◆ HOW TO COMPLETE THIS TASK ◆
Copy every record exactly, leaving the pictures out.

Records from a collection

────

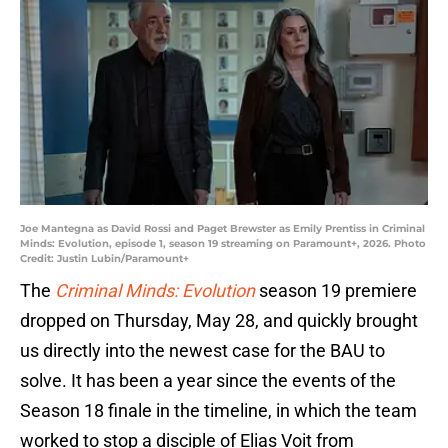
Joe Mantegna as David Rossi and Paget Brewster as Emily Prentiss in Criminal
Minds: Evolution, episode 1, season 19 streaming on Paramount+, 2026. Photo
Credit: Justin Lubin/Paramount+
The
Criminal Minds: Evolution
season 19 premiere
dropped on Thursday, May 28, and quickly brought
us directly into the newest case for the BAU to
solve. It has been a year since the events of the
Season 18 finale in the timeline, in which the team
worked to stop a disciple of Elias Voit from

────

◆ EXERCISE ANSWER ◆
Joe Mantegna as David Rossi and Paget Brewster as Emily Prentiss in Criminal
Minds: Evolution, episode 1, season 19 streaming on Paramount+, 2026. Photo
Credit: Justin Lubin/Paramount+
The
Criminal Minds: Evolution
season 19 premiere
dropped on Thursday, May 28, and quickly brought
us directly into the newest case for the BAU to
solve. It has been a year since the events of the
Season 18 finale in the timeline, in which the team
worked to stop a disciple of Elias Voit from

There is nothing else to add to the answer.